Stored data entries
######

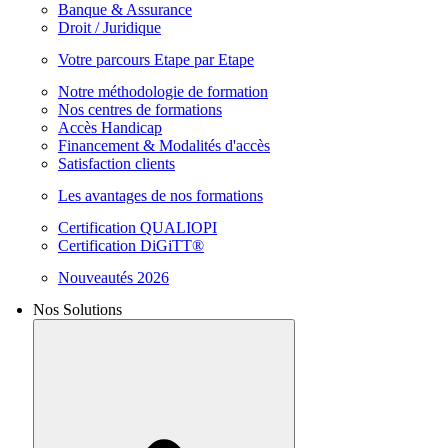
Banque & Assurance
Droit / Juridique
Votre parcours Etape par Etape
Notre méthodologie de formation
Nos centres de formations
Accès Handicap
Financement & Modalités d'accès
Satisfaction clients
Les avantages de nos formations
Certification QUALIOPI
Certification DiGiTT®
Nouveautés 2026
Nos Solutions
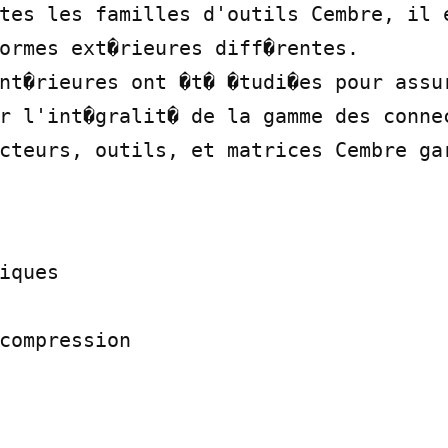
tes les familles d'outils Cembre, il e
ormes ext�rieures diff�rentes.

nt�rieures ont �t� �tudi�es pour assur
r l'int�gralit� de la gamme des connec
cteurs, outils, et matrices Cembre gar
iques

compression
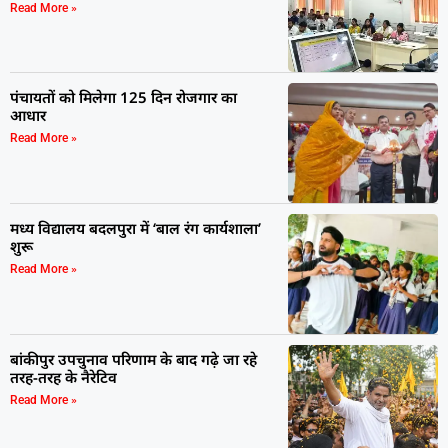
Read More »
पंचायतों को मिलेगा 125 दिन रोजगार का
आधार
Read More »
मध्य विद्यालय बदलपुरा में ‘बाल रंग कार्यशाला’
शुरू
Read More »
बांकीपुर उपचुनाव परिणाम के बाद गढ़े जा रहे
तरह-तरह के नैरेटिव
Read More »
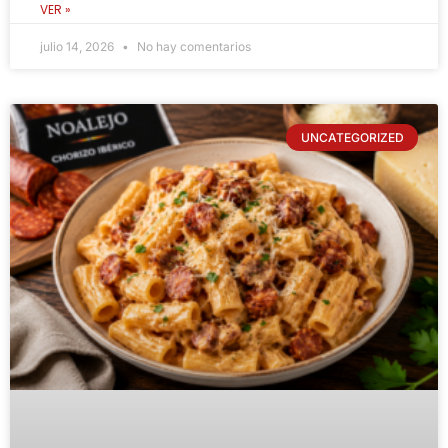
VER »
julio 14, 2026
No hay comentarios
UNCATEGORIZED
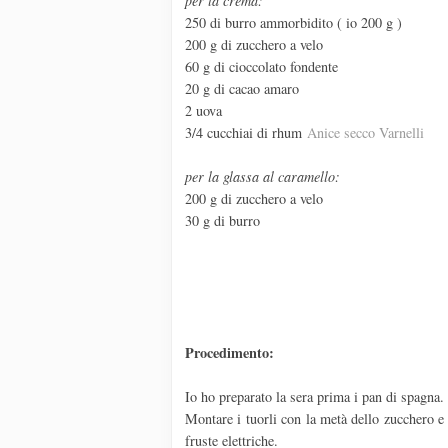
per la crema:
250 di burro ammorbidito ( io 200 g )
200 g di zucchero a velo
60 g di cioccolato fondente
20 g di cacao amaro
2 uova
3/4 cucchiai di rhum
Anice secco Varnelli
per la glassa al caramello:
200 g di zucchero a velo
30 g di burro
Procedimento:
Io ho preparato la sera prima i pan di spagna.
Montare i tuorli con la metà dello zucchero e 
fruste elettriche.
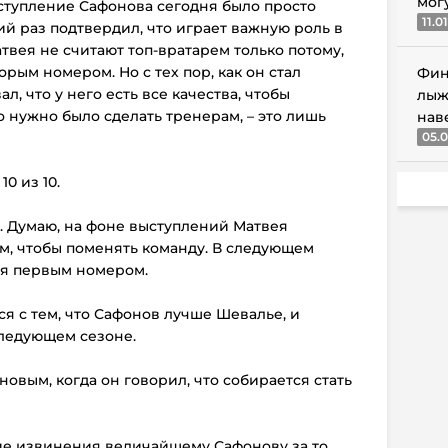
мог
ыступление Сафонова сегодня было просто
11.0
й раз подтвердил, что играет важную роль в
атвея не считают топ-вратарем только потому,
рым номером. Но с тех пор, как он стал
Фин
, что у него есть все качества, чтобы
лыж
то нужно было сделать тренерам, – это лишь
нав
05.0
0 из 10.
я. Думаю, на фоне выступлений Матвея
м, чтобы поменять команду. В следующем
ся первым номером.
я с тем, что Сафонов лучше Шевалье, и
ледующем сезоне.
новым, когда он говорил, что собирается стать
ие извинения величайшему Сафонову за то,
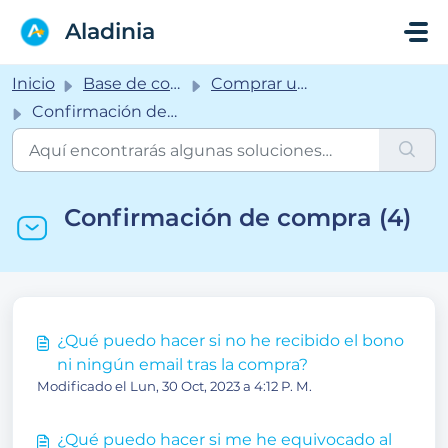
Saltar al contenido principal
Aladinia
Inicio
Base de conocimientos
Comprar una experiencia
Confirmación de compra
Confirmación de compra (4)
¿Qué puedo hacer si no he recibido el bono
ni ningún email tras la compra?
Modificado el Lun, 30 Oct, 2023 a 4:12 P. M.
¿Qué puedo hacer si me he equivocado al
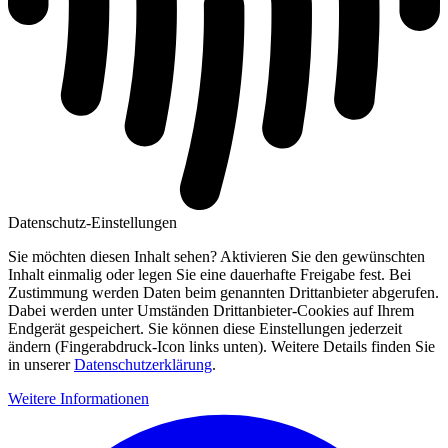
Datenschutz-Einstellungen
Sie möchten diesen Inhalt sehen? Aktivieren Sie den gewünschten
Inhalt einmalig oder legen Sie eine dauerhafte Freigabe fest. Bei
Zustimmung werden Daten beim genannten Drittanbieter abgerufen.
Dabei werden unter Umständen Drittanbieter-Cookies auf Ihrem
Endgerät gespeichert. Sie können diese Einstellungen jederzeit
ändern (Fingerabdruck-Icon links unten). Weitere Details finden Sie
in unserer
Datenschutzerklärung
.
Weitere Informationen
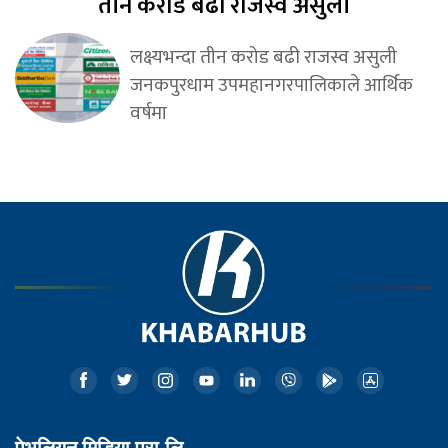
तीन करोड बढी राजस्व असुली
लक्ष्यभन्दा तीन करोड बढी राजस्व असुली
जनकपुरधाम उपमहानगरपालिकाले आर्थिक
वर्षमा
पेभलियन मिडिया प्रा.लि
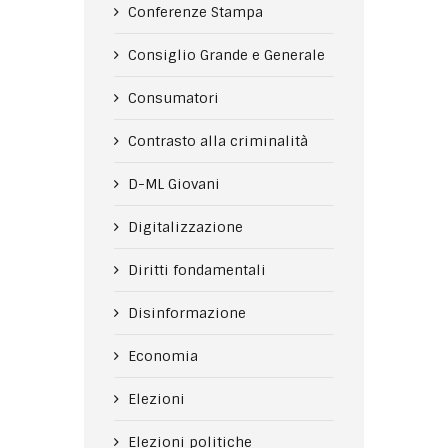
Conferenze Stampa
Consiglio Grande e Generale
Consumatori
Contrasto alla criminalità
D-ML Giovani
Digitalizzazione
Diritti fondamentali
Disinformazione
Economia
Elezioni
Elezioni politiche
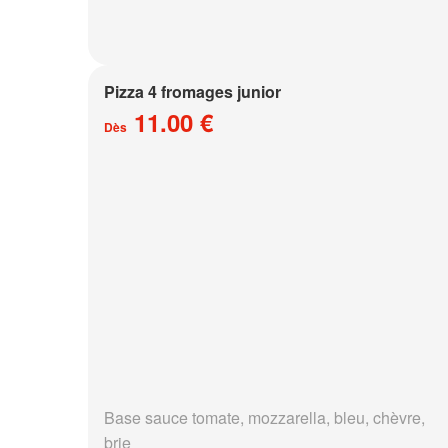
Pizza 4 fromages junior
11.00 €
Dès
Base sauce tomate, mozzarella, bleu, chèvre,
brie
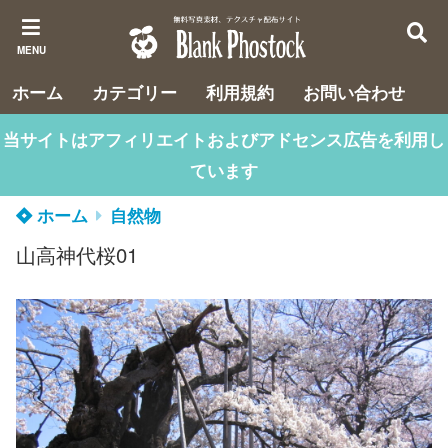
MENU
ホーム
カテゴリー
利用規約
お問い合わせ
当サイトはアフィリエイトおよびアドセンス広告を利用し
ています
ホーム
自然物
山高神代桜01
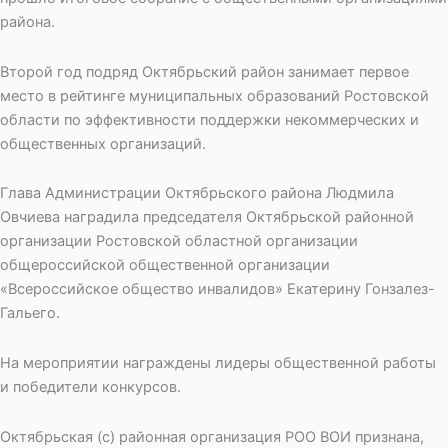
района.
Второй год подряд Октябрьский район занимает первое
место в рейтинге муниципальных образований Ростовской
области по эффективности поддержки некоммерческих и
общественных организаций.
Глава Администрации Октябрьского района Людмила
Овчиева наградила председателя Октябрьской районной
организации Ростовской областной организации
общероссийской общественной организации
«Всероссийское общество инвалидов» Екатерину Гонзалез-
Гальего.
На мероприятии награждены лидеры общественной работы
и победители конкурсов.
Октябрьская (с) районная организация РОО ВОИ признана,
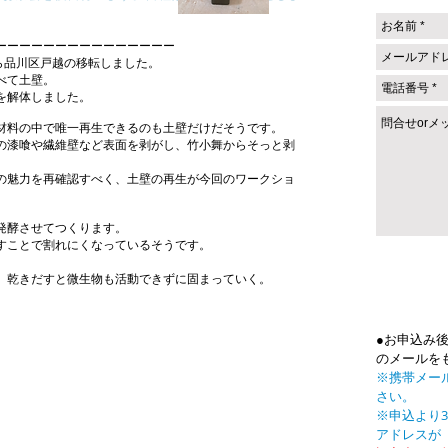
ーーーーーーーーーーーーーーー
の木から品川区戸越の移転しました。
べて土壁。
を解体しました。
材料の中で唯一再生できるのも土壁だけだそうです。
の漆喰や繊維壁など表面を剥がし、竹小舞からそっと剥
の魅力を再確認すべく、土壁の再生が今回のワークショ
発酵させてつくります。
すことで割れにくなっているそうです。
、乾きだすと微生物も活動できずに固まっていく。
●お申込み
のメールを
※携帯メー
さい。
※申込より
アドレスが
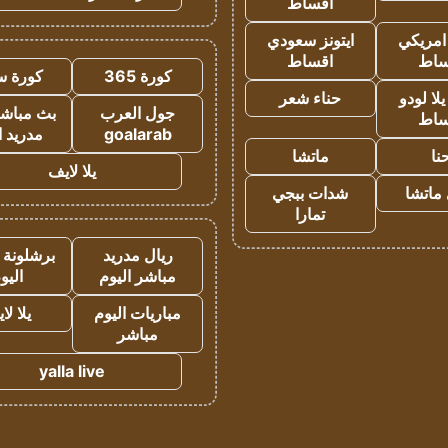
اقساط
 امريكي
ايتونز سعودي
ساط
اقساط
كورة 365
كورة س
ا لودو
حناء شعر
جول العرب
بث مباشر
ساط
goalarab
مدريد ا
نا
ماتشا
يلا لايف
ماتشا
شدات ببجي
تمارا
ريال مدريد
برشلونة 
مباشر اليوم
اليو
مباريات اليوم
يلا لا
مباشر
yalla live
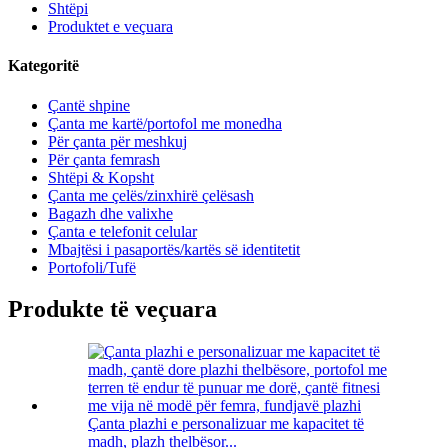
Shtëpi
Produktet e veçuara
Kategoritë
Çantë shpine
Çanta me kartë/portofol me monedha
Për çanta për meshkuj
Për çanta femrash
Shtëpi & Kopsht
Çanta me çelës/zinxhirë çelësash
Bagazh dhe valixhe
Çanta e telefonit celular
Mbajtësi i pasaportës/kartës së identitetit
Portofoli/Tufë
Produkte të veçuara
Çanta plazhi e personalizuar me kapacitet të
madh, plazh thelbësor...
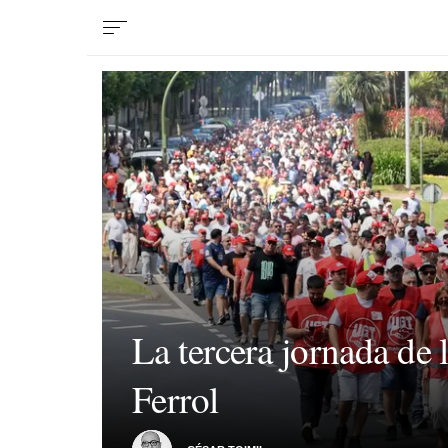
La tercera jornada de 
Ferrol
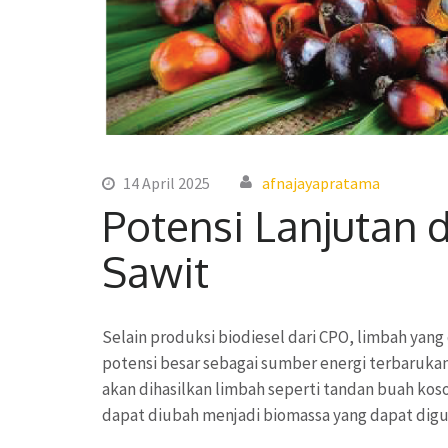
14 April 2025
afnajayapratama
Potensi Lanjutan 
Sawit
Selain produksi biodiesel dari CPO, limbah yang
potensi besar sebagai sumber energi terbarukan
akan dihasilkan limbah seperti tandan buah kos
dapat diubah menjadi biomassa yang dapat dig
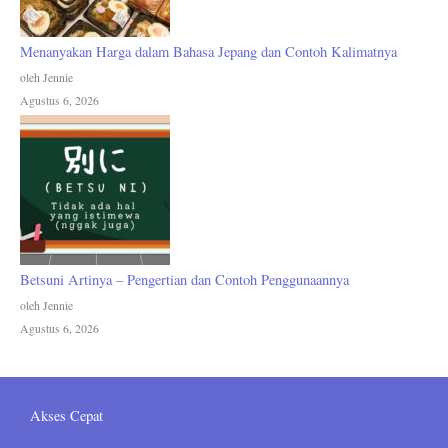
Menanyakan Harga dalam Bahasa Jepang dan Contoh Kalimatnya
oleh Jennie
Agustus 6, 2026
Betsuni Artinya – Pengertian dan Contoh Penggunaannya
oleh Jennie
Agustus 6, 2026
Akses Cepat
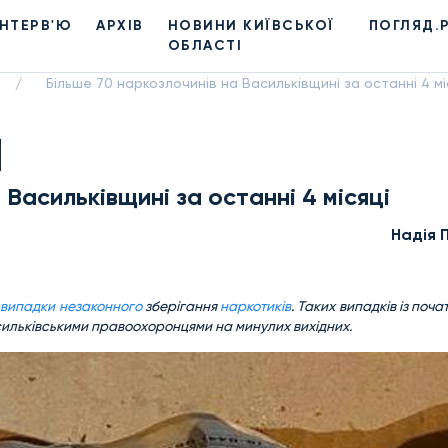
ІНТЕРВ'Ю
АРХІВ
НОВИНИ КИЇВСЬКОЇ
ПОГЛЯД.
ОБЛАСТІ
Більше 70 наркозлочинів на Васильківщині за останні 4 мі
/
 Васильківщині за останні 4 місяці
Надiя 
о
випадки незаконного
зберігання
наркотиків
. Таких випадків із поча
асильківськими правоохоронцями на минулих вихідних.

######

§ **REQUIRED ACTION**: What is needed is an exact copy of the lines above from the one with "Certification DiGiTT®" to the one with "julio 14, 2026", both ends kept, and nothing more; please leave the pictures out.

§ **EXERCISE ANSWER**:
Certification DiGiTT®
Nouveautés 2026
Nos Solutions
tes les familles d'outils Cembre, il e
ormes ext�rieures diff�rentes.

nt�rieures ont �t� �tudi�es pour assur
r l'int�gralit� de la gamme des connec
cteurs, outils, et matrices Cembre gar
iques

compression
Read More »
पंचायतों को मिलेगा 125 दिन रोजगार का
आधार
Read More »
मध्य विद्यालय बदलपुरा में ‘बाल रंग कार्यशाला’
शुरू
Read More »
बांकीपुर उपचुनाव परिणाम के बाद गढ़े जा रहे
तरह-तरह के नैरेटिव
Read More »
VER »
julio 14, 2026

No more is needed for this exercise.